NovelToon NovelToon
Mr.Possessive

Mr.Possessive

Status: sedang berlangsung
Genre:Perjodohan / Romansa Fantasi / Crazy Rich/Konglomerat
Popularitas:1.7k
Nilai: 5
Nama Author: Biqy fitri S

Jingga Arletha Alinka punya segalanya—kecerdasan, karier gemilang, dan kehidupan glamor sebagai pewaris perusahaan besar. Sayangnya, satu hal yang tidak pernah masuk dalam daftar pencapaiannya adalah: pacar. Bukan karena tak ada yang mendekat, tapi karena ia terlalu sibuk dengan tumpukan pekerjaan dan target perusahaan.
Sampai akhirnya, orang tuanya melemparkan sebuah “kejutan”: perjodohan dengan Levin Artama Putra. Levin adalah pengusaha muda sukses, anak tunggal yang super manja dan Possessive. Tampan? Tentu saja. Menyebalkan? Jelas.
Pertanyaannya, bagaimana mungkin seorang wanita tegas seperti Jingga bisa cocok dengan pria yang bahkan tidak percaya pada cinta? Atau jangan-jangan, justru pertemuan konyol inilah yang akan mengubah hidup mereka berdua selamanya?

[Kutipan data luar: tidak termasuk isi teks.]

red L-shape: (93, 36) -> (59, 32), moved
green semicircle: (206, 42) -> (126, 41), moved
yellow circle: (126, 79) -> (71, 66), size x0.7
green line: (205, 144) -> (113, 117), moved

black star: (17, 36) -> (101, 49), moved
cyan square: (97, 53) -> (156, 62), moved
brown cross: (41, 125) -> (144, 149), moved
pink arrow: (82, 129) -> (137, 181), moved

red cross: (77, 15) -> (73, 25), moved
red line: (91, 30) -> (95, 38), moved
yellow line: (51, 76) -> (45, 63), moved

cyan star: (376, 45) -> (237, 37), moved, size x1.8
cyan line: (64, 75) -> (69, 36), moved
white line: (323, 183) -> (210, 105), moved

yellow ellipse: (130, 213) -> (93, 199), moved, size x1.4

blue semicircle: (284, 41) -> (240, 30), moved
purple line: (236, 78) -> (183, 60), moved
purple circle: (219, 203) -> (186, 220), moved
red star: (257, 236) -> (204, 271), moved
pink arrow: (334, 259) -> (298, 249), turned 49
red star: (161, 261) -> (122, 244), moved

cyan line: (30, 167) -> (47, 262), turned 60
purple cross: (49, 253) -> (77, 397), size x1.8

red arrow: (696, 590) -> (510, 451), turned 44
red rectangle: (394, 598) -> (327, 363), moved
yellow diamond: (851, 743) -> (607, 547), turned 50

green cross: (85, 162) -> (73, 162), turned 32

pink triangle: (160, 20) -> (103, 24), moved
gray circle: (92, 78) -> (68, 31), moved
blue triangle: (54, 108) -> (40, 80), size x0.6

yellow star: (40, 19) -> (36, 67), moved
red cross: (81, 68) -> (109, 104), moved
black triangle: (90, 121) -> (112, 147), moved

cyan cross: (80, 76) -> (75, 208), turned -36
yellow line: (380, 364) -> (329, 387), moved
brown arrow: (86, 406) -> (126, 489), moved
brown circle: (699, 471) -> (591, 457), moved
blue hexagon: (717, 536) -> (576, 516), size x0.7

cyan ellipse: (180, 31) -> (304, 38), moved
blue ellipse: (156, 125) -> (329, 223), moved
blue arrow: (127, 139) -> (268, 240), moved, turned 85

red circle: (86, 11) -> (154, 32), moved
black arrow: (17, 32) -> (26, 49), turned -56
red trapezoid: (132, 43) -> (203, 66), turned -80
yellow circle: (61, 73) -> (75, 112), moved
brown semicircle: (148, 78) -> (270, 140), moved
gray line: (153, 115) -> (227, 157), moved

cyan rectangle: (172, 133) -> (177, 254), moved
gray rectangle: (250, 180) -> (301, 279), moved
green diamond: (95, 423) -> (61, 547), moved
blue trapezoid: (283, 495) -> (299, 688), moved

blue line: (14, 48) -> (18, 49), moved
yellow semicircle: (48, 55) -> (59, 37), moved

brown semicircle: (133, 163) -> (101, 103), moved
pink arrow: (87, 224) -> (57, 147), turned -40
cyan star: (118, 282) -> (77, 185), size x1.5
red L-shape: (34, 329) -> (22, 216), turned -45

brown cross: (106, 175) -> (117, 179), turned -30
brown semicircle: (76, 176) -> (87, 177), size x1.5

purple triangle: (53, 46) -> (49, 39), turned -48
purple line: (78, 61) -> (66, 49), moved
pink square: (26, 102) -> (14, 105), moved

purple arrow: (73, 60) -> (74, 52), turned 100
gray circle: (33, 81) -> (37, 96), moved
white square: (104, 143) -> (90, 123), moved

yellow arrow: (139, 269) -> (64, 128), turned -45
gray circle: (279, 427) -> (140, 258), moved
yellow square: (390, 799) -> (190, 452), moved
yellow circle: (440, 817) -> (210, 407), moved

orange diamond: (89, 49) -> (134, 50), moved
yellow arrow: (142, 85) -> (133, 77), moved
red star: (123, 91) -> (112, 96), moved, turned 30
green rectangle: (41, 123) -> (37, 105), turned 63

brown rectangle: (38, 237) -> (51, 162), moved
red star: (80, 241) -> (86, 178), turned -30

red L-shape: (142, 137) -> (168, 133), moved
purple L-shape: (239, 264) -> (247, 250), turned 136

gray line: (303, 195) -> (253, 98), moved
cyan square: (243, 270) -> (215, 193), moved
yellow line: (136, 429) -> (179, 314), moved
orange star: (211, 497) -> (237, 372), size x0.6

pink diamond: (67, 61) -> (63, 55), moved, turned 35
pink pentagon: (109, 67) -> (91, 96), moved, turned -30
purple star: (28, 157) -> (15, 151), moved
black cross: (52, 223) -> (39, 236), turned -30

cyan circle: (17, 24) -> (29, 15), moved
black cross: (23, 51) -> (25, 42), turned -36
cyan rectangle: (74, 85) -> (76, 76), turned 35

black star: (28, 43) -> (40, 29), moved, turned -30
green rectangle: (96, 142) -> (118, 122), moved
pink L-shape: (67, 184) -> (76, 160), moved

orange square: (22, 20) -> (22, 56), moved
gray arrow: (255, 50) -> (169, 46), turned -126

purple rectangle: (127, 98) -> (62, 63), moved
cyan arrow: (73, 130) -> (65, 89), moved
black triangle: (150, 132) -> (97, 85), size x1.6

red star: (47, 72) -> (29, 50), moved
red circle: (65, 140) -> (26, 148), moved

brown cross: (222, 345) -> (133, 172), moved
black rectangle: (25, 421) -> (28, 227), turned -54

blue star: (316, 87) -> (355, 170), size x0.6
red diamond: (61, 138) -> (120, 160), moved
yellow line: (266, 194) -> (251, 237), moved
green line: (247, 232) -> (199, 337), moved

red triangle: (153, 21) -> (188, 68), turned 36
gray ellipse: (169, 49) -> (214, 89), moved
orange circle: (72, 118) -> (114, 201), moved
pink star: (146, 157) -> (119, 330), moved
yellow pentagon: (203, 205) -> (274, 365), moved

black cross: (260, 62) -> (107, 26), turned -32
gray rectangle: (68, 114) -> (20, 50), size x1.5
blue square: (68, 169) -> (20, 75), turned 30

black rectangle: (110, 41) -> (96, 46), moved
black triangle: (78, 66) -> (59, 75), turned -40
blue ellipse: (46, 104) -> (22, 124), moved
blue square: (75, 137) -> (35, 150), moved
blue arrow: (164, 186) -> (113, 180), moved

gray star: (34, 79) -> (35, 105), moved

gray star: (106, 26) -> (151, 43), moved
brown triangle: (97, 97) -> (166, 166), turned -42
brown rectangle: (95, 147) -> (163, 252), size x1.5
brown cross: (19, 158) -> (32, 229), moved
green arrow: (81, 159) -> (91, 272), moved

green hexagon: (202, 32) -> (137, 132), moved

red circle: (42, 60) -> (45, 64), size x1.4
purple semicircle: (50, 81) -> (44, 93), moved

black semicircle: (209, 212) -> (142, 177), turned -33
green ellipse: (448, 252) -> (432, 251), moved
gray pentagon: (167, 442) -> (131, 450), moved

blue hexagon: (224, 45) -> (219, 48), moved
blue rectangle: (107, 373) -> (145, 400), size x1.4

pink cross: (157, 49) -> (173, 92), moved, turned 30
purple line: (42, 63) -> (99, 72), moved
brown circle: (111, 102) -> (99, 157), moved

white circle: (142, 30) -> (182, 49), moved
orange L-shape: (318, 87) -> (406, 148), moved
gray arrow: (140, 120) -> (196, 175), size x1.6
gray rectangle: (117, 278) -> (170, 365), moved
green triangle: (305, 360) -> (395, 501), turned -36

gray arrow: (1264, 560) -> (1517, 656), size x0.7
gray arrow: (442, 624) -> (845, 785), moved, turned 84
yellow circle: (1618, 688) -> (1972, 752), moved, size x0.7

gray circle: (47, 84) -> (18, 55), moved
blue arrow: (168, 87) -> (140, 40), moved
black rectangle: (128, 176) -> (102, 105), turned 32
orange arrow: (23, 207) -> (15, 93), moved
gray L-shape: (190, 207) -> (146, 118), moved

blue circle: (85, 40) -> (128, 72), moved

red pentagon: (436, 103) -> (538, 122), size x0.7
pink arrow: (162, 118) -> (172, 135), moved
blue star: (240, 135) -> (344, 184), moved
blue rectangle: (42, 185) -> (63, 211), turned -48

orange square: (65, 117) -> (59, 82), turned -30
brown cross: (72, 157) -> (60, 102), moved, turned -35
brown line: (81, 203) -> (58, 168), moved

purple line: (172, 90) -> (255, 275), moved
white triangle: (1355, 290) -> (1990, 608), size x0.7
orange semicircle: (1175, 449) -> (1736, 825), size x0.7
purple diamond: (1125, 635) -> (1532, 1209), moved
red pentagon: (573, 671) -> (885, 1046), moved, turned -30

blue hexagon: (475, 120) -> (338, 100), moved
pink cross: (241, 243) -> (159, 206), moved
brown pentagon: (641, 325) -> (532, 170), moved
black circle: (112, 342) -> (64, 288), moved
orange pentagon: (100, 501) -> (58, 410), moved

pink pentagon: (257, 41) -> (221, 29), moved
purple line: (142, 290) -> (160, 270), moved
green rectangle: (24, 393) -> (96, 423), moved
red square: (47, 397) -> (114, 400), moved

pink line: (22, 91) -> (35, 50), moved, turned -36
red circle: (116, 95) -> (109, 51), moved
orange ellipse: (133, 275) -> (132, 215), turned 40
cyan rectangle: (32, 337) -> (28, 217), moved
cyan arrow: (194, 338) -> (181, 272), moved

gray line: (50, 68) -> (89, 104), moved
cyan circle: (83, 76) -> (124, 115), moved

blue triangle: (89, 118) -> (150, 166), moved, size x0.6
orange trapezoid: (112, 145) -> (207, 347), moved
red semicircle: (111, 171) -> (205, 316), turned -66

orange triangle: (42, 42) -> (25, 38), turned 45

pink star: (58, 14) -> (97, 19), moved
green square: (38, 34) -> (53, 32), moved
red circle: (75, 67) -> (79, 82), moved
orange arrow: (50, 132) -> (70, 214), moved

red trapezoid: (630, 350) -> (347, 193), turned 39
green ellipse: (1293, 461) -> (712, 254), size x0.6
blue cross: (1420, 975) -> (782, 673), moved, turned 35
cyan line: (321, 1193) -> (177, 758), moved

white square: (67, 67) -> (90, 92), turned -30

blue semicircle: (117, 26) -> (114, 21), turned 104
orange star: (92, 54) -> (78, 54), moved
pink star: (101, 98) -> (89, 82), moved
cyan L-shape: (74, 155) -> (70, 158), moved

Karya ini diterbitkan atas izin NovelToon Biqy fitri S, isi konten hanyalah pandangan pribadi pembuatnya, tidak mewakili NovelToon sendiri

Mozza Pingsan

Pagi itu, suasana bandara kecil di pinggir kota terasa tenang. Sebuah jet pribadi mewah milik Levin sudah menunggu dengan anggun di landasan. Kilauan cat putih dengan garis emas di badannya membuat siapa pun yang melihat langsung tahu, itu bukan pesawat biasa.

“Waaah… kita beneran pulang pakai jet pribadi?” Arin berdecak kagum sambil menoleh ke Jingga.

Jingga hanya tersenyum kecil, “Iya, biasalah… tuan Levin kan selalu penuh kejutan.”

Roy dengan sigap membawa barang-barang mereka masuk, sementara Levin menuntun Jingga menaiki tangga jet, seakan dunia hanya milik mereka berdua. Sesampainya di kabin, suasana first class terasa jauh lebih hangat—kursi kulit empuk, lampu temaram, dan wangi khas kopi premium.

Arin akhirnya duduk bersebelahan dengan Roy. Awalnya ia hanya memainkan ponselnya untuk mengalihkan rasa kikuk. Namun, beberapa menit setelah lepas landas, mata Arin mulai terasa berat hingga tanpa sadar kepalanya bersandar ke bahu Roy.

Roy melirik sebentar, tersenyum tipis, lalu membiarkan Arin tertidur pulas.

“Tidurlah tenang, aku jagain,” bisiknya pelan.

Sementara itu, Levin seperti sengaja menempel terus pada Jingga, bahkan merangkul pundaknya sepanjang perjalanan. Ia takut, begitu saja, Jingga bisa hilang dari sisinya. Jingga tersenyum geli melihat sikap calon suaminya yang kelewat protektif, lalu bersandar di dada Levin.

Perjalanan pulang itu pun menjadi saksi betapa dua hati semakin dekat, meski dengan cara mereka masing-masing.

Beberapa jam berlalu, jet pribadi Levin mulai menurunkan ketinggiannya. Lampu kabin perlahan menyala, memberi tanda bahwa mereka akan segera mendarat.

Arin yang tertidur nyenyak tiba-tiba merasakan gerakan lembut di bahunya. Ia membuka mata perlahan, dan wajahnya langsung memerah saat sadar kepalanya sejak tadi bersandar di bahu Roy.

“Eh—maaf… aku ketiduran ya,” ucapnya gugup sambil buru-buru merapikan rambut.

Roy hanya terkekeh kecil, “Tidak apa-apa, malah aku senang bisa jadi sandaranmu.”

Arin makin salah tingkah, sementara Roy pura-pura sibuk mengangkat barang dari kompartemen atas untuk menutupi senyumnya.

Di sisi lain, Levin tetap menggenggam tangan Jingga erat, bahkan sampai roda pesawat menyentuh landasan. “Aku nggak akan melepaskanmu, sayang,” bisiknya di telinga Jingga.

Jingga hanya tersenyum hangat, hatinya berdebar karena setiap kata Levin selalu terdengar tulus dan penuh cinta.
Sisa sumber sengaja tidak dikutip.